Max & Ruby:  Ruby gets on my last nerve and I love Max because Jackson is JUST like him.  Yeah, one question though -- WHERE ARE THEIR PARENTS????!!

The absolute WORST thing about these shows is that I find myself singing all of their stupid songs to myself throughout the day.  They get stuck in my head whether I am actually watching the show with my kids or just hear it from the next room.  Nothing like walking through the grocery store and finding yourself humming the theme song from Max & Ruby or Oobi....
I think that one of the main things that bugs me about Nick Jr. is that there are no parents in these shows (little Bill and Dino Dan are the exceptions).  All of these characters either live alone or with grandparents.  I am also bothered by this version of the world where everyone is trying to make everyone happy because that just isn't the way it is in the real world.  None of the animals in Diego are trying to eat each other, Kai-Lan doesn't have any human friends, the Wonder Pets always save the animal in trouble, and there's never a hard winter in Sunny Patch causing Miss Spider to eat one of her adopted bug kids.  I like shows that encourage imagination and problem solving.  A little sarcasm is good too.  Maybe its because I was raised on Warner Brothers, so I have a hard time with all of these shiny happy cartoons that do not involve shotguns and TNT and cross-dressing rabbits.


Forever in Bluejeans said...

My son is about to turn 11; we watched a few of these shows; we liked Little Bill.
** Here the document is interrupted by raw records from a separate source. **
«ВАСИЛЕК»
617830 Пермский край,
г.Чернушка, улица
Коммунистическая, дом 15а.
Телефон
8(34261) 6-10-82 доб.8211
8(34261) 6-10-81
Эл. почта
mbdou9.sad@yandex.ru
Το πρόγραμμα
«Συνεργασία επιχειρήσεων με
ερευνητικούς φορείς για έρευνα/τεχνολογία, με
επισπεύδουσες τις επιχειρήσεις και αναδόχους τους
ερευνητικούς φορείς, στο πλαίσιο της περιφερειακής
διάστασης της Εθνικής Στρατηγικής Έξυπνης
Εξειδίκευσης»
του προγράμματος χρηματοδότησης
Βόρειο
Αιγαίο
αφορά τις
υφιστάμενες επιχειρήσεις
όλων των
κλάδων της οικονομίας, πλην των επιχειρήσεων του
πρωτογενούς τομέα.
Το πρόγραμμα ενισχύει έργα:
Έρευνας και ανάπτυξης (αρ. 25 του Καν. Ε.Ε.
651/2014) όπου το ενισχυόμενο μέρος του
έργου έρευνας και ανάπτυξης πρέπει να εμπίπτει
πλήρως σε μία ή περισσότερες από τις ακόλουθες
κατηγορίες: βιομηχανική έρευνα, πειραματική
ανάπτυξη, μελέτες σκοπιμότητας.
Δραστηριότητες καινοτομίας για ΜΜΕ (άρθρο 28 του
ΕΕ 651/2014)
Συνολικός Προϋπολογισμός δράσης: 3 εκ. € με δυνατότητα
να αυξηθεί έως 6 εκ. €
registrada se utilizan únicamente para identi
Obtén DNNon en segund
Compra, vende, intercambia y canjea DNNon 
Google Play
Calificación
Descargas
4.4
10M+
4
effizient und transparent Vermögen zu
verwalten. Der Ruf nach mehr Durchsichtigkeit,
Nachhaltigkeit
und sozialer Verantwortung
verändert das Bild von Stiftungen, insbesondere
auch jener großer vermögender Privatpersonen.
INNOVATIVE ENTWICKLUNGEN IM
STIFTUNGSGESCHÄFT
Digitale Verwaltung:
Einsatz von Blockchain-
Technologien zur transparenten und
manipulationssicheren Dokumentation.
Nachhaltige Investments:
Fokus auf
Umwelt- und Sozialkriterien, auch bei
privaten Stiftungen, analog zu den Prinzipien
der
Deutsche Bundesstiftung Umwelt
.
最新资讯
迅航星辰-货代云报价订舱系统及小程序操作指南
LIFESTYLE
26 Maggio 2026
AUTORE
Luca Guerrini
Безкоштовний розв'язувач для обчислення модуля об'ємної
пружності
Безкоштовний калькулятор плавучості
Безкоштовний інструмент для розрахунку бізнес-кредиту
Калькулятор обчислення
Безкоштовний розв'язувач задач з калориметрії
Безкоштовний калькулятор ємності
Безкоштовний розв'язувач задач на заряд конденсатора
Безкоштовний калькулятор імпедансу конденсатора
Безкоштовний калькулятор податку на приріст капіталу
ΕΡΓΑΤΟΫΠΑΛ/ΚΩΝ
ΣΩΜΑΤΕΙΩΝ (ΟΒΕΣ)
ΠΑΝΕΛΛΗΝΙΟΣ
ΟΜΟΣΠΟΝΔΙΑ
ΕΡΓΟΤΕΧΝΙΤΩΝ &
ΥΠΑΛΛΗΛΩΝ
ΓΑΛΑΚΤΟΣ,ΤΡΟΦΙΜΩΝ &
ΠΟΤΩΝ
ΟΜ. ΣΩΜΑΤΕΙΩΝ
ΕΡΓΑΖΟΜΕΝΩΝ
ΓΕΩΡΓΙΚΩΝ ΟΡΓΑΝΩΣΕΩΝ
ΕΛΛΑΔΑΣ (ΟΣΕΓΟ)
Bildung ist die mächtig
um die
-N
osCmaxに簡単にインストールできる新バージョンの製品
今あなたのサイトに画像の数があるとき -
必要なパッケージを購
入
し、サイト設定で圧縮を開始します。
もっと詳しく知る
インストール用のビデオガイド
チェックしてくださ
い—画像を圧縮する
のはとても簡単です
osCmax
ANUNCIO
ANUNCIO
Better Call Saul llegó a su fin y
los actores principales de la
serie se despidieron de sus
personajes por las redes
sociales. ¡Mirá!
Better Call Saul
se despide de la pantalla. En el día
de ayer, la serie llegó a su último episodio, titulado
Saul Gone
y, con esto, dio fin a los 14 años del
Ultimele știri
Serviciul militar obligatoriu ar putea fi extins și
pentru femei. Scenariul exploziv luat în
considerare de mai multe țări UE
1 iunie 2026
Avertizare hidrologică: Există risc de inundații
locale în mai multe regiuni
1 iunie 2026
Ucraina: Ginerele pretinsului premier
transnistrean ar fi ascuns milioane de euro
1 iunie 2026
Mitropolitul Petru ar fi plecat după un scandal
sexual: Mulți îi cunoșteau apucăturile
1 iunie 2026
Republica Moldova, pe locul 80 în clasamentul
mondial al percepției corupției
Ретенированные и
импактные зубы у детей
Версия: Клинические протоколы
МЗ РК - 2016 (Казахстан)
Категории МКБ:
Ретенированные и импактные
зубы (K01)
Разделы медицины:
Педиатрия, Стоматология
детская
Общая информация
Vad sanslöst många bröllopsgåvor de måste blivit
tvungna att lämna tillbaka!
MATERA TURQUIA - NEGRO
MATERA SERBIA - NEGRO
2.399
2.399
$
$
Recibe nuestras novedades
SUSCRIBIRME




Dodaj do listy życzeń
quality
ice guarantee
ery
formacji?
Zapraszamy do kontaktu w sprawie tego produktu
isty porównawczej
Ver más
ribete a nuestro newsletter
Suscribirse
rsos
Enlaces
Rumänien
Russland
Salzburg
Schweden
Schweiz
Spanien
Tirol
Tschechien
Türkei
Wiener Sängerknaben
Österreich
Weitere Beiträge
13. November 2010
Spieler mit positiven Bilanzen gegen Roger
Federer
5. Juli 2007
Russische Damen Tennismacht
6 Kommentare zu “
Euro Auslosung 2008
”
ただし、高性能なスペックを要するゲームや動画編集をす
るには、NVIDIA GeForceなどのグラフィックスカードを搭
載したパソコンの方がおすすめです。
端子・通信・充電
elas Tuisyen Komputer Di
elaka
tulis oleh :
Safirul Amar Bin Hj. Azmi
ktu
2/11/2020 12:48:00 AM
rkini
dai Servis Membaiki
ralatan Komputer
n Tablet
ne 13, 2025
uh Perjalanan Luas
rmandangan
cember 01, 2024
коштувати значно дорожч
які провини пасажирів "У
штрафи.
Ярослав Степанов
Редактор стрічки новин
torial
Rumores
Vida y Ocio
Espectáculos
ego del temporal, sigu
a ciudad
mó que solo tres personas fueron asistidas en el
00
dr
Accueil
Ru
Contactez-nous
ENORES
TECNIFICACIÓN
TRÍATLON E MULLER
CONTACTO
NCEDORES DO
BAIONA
A show that will drive you insane is on PBS, it is called "Cailou" the most obnixous cartoon child on tv! I can still here the whinning!!!!

Cari said...

You come dangerously close to insulting my all-time favorite cartoon was Tommy was still little...Blue's Clues. I watched hours and hours of it with him (the Steve years). My sisters even bought ME a giant Blue that makes her signature bark when you press the nose. LOVE IT! I also love Max & Ruby, but only for Max's facial expressions. The rest of them you can have! :) Great post!!

Sara M. said...

I just wanted to thank you for getting, "Friends give friends a hand" stuck in my head... Like I dont hear that enough... ;o)

Lindsay D. said...

Holy mother of God! If I didn't know better, I'd swear I wrote this regarding my experience over this summer with Nick Jr. I'm sooooo sick of Fresh Beat Band. Their uppity cheerful all the time attitudes make me want to jump through the tv and strangle them. I think I hate that one the worst of all.